Souveraineté numérique: face aux big tech, l'urgence d'un Tech New Deal d'avenir

À Bruxelles un texte important est en cours d’élaboration, le Digital Markets Act. Sera-t-il suffisant ? L’absence de politique industrielle numérique, le retard technologique accumulé, les transferts de souveraineté massifs appellent à la mise en place d'un Tech New Deal robuste, occasion de repenser le rôle et la mission de l'Etat à l'ère numérique.

Depuis environ une dizaine d’années, le concept de souveraineté numérique a pris une place croissante dans le débat public. L’année 2013 marque la prise de conscience du grand public sur ce sujet grâce à la publication du rapport « L’Union européenne, colonie du monde numérique ? »[1] qui mettait déjà en exergue les processus en cours de « vassalisation technologique ». L’intensification du débat est devenue particulièrement saillante au cours de l’année 2020 suite à l’explosion des usages via des plateformes numériques pour l’essentiel américaines, effet d’aubaine occasionné par le confinement imposé d’une crise sanitaire majeure.

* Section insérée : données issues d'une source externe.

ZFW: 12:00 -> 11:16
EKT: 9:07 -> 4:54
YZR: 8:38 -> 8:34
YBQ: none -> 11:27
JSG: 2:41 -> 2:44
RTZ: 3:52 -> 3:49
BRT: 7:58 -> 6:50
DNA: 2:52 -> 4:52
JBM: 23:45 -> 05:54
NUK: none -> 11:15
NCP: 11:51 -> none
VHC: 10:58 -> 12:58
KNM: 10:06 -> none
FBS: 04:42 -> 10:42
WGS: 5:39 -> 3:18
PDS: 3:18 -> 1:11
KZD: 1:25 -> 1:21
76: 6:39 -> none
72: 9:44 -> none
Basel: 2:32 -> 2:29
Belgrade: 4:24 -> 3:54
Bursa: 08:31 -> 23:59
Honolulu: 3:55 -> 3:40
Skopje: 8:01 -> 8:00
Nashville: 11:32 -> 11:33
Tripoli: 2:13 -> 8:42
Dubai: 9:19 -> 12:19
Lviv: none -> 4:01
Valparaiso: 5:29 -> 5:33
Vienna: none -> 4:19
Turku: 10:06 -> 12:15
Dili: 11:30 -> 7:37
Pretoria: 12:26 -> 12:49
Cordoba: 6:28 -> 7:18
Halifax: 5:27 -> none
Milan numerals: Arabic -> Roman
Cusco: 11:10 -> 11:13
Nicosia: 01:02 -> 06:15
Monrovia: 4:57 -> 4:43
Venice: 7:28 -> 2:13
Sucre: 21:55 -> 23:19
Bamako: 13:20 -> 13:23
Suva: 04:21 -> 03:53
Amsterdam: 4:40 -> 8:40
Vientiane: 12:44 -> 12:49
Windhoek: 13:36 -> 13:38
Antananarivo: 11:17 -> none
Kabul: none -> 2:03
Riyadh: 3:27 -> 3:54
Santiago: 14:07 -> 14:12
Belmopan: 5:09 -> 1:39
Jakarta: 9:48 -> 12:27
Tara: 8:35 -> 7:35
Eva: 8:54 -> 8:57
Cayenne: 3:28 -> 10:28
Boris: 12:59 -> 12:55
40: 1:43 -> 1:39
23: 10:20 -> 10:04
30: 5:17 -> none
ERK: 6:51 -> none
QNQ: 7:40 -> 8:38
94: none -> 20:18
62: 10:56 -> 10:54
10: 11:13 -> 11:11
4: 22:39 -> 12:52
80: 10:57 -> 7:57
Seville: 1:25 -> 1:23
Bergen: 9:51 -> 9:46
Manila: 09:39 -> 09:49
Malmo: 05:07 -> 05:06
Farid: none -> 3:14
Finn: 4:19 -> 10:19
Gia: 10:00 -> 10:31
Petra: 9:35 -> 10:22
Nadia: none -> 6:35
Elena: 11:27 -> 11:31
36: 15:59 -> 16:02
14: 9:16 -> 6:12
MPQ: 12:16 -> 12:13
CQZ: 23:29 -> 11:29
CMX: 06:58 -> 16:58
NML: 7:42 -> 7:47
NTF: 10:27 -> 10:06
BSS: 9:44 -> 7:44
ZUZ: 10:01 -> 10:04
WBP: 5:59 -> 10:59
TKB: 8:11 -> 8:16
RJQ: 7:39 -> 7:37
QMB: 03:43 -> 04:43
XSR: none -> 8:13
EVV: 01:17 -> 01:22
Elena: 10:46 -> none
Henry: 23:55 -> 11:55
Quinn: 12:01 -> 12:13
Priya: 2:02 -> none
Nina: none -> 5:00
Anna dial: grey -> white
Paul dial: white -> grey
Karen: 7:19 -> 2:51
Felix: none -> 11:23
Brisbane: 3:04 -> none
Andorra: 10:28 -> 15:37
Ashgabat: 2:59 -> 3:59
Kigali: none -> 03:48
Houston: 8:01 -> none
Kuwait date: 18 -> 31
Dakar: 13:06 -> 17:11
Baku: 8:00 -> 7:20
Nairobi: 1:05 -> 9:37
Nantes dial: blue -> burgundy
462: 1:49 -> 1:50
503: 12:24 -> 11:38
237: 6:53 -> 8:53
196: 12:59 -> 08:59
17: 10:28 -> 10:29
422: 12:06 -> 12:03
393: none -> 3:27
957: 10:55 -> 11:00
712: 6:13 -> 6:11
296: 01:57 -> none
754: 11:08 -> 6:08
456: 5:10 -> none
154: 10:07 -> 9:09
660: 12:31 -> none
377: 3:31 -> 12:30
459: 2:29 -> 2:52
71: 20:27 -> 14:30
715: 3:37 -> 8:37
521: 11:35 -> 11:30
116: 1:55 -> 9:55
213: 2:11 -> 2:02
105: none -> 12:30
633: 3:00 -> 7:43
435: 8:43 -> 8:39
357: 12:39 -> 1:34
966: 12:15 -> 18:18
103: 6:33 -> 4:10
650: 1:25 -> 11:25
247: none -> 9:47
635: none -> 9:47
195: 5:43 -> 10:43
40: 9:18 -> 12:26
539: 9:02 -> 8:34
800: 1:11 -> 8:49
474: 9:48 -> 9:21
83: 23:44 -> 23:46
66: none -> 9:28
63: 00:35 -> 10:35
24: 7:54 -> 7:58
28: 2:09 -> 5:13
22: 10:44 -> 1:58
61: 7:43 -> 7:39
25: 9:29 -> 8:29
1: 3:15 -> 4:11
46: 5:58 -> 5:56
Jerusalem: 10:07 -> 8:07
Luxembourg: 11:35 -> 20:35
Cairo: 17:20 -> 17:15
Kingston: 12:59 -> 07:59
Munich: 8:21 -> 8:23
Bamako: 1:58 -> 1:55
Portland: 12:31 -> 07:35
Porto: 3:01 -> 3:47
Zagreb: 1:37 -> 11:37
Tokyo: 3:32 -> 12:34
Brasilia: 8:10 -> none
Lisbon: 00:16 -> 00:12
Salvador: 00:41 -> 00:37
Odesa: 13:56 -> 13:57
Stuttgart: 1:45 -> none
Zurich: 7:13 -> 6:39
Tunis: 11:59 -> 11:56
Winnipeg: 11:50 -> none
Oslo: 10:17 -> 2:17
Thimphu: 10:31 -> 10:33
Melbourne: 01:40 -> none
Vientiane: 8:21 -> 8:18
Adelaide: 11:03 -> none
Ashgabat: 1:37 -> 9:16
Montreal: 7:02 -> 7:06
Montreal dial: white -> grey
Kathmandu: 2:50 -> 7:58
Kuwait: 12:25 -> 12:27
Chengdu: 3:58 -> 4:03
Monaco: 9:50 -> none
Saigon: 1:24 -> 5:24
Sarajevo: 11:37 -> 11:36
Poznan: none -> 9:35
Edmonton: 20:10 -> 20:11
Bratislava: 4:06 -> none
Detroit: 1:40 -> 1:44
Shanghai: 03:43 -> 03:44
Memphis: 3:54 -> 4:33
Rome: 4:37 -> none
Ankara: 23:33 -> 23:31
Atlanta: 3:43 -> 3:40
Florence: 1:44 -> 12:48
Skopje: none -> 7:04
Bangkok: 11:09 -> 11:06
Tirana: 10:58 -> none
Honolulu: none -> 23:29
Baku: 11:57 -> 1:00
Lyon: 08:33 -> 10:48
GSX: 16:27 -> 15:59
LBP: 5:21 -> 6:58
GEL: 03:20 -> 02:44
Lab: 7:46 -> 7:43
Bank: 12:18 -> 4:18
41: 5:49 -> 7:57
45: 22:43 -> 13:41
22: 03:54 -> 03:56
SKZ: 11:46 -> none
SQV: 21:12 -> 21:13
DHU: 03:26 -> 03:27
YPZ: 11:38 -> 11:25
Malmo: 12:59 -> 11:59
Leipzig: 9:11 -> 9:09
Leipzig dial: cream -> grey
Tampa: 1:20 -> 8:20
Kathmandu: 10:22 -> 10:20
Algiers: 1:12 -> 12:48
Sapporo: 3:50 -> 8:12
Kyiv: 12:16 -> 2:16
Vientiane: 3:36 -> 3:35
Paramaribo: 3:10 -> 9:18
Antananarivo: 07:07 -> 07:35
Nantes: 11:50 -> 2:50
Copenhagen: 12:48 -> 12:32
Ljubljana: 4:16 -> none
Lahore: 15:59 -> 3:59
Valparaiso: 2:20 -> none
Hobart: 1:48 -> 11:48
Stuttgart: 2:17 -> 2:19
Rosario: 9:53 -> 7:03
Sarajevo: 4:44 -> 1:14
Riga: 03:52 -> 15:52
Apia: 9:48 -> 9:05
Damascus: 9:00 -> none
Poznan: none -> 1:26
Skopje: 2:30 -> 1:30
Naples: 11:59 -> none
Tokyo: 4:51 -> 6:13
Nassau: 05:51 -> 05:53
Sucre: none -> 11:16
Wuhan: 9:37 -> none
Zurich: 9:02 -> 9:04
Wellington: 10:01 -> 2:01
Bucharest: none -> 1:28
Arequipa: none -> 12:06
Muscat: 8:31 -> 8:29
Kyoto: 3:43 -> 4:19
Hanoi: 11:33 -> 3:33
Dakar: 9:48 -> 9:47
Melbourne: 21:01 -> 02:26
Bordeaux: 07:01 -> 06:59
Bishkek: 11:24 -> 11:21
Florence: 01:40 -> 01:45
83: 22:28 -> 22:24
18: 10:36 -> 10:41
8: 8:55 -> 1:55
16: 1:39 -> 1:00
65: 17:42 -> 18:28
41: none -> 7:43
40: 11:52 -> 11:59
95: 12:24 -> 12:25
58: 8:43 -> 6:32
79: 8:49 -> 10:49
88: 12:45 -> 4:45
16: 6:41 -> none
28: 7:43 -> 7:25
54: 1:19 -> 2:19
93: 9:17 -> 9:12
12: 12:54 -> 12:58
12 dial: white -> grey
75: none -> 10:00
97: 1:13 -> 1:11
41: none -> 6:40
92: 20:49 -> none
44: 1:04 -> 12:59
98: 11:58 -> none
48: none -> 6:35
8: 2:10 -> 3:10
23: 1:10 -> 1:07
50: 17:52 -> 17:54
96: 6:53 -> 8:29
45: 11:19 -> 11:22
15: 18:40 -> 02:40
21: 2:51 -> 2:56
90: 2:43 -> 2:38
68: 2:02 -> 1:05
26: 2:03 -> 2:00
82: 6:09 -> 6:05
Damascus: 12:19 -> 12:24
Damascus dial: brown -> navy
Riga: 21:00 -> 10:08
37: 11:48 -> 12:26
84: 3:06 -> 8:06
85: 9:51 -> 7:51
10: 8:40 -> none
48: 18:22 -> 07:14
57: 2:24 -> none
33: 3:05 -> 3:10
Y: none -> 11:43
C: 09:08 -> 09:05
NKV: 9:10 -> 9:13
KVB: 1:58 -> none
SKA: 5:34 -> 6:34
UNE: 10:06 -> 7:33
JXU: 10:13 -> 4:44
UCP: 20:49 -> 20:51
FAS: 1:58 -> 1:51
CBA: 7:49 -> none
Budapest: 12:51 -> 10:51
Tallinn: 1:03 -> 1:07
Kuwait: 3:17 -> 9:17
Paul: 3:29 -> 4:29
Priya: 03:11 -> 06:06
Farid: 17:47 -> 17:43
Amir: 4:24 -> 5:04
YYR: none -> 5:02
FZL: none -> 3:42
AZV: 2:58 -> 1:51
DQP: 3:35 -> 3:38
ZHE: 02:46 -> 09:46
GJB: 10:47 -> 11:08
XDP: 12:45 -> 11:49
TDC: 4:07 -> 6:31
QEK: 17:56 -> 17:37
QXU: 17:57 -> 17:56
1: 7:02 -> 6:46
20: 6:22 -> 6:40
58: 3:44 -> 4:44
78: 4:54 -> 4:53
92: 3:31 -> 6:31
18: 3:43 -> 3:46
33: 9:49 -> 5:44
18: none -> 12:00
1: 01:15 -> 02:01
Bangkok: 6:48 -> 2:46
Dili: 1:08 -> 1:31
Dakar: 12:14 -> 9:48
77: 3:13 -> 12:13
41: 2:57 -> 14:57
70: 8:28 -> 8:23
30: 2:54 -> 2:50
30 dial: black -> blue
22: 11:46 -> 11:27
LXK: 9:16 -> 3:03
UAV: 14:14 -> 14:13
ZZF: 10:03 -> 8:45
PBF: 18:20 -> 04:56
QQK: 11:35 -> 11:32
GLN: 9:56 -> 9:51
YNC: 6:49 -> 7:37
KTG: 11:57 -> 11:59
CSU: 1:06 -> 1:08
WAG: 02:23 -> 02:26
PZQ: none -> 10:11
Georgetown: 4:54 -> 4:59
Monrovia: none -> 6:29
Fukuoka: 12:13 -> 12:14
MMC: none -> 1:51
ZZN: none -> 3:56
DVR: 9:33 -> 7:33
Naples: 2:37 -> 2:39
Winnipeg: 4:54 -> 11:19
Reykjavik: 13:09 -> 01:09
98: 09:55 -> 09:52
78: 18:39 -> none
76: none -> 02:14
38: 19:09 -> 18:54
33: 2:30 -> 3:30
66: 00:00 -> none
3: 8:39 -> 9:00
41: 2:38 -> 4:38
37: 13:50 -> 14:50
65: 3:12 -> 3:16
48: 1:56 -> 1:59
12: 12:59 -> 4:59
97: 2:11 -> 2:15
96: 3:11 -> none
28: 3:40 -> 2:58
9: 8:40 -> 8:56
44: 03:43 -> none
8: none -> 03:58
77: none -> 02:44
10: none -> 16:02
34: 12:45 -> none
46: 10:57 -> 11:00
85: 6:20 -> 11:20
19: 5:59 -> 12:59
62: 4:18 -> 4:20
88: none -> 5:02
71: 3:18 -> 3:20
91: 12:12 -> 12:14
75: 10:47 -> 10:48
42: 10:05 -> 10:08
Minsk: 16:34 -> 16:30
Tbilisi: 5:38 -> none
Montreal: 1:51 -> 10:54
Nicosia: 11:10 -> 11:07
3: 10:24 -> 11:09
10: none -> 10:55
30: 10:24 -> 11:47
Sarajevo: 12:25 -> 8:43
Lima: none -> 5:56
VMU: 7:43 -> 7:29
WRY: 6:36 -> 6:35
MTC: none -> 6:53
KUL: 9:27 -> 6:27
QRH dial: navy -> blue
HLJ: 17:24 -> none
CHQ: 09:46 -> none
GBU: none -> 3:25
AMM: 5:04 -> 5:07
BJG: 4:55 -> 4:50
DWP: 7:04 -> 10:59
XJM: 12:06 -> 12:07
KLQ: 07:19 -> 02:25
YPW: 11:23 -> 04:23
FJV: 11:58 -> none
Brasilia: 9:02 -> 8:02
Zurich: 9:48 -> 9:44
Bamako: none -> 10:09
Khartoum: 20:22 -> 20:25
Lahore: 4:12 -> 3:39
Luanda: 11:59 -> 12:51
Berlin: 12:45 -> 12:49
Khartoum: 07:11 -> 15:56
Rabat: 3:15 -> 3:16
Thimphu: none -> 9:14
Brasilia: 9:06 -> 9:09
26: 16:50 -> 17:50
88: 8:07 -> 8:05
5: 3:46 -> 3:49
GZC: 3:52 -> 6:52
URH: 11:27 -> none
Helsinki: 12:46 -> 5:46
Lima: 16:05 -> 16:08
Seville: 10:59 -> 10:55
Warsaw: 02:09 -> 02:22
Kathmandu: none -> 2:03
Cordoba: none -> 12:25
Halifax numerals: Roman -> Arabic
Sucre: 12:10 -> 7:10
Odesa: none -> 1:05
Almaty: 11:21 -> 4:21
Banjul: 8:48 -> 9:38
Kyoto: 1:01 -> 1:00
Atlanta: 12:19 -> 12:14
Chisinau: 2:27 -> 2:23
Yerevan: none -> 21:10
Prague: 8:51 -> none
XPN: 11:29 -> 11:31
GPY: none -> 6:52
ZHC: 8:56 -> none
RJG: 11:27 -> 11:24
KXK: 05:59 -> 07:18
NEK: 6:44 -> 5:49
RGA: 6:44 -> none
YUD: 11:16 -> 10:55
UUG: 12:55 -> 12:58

L’enjeu de souveraineté numérique relève surtout du politique : le pouvoir des Big Tech, GAFAM en premier lieu, concurrence frontalement les prérogatives régaliennes et sociales des Etats. En réaction à la déstabilisation en cours des équilibres, l’Union Européenne a opté pour une posture éthique doublée de mesures régulationnistes punitives à l’encontre des méta-plateformes américaines ou des géants télécom chinois. À Bruxelles, un texte important pour l'économie numérique est d’ailleurs en cours de finalisation, le Digital Markets Act. Le projet de loi qui sera présenté en décembre 2020 veut à la fois s'attaquer à la domination des géants du numérique et à leurs obligations en matière de modération. A ce stade de retard technologique de l’Europe en général et de la France en particulier, ces mesures sont nécessaires mais pas suffisantes.

On ne saurait en effet construire une vision politique en étant simplement « contre ». La question de la souveraineté ne peut être résolue qu’en comprenant les raisons de son éclatement, qu’en maitrisant le modèle économique et politique inédit des plateformes numériques. Du point de vue économique, le système numérique dépasse largement le néolibéralisme classique. Du point de vue politique, il disrupte structurellement le concept d’Etat-nation westphalien. Les concepts de « marché libre » et de « souveraineté totale » doivent être réinvestis à l’aune des changements de modèle de gouvernance mondiale post-westphalienne. En somme, ce début du XXème siècle signe la fin des dogmes hérités du siècle précédent, affectant au passage la liberté d'autodétermination des citoyens.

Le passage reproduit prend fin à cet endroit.